A
partir de aquí, es obvio encontrar los conflictos derivados de
esta ideología basada en la superioridad racial a lo largo del
film (y el temor a que descubran la verdadera identidad del protagonista),
y que culmina cuando uno de los niños se declara judío,
y es conducido a un vagón para ser transportado a un campo de
exterminio.
En
el aporte interpretativo, desde la óptica de los adultos, también
nos encontramos con un actor todo terreno como es Willem Dafoe, que
ha combinado películas de poca calidad, con otras de primera
categoría -de secundario de lujo, como es el caso-, demostrando
su talento interpretativo. En el film, da vida a un sacerdote católico
que une el mundo adulto con el infantil de los niños; mediador
entre la cruda realidad y el imaginario de su inocencia.

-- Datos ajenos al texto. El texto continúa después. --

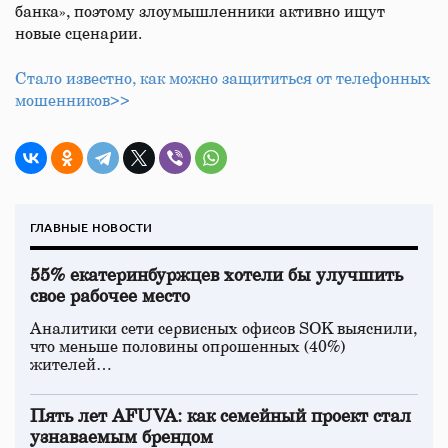
банка», поэтому злоумышленники активно ищут
новые сценарии.
Стало известно, как можно защититься от телефонных
мошенников>>
ГЛАВНЫЕ НОВОСТИ
55% екатеринбуржцев хотели бы улучшить
свое рабочее место
Аналитики сети сервисных офисов SOK выяснили,
что меньше половины опрошенных (40%)
жителей…
Пять лет AFUVA: как семейный проект стал
узнаваемым брендом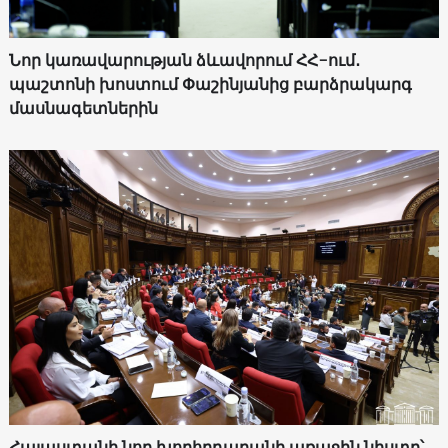
Նոր կառավարության ձևավորում ՀՀ-ում․
պաշտոնի խոստում Փաշինյանից բարձրակարգ
մասնագետներին
Հայաստանի նոր խորհրդարանի առաջին նիստը՝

Tampoco el
resto de los chicos desmerece en ningún momento de la película
en sus interpretaciones, porque son ellos quienes atestiguan lo emotivo
y lo irracional de sus vivencias, en el que la tragedia -visualmente
contenida-, arrastra al espectador durante su hora y media de metraje,
sin darle tiempo a tomar conciencia del tiempo de la misma. No se trata
de un cine renovador sino dulce y tiernamente trágico, no intenta
tampoco ser una película de primera fila sino un film en el que,
frente a la frialdad de La zona gris, se señala un espíritu
inocente, que poco a poco tiene que enfrentarse a una serie de realidades,
que son tratadas con una aparente sensación de ligereza -pero
sólo bajo el velo del candor infantil-, ya sea con los juegos,
sus rencillas, su mirada ingenua de cuanto les rodea, pero que al final,
acaban siendo tragados por ella -en su dolor, digamos-.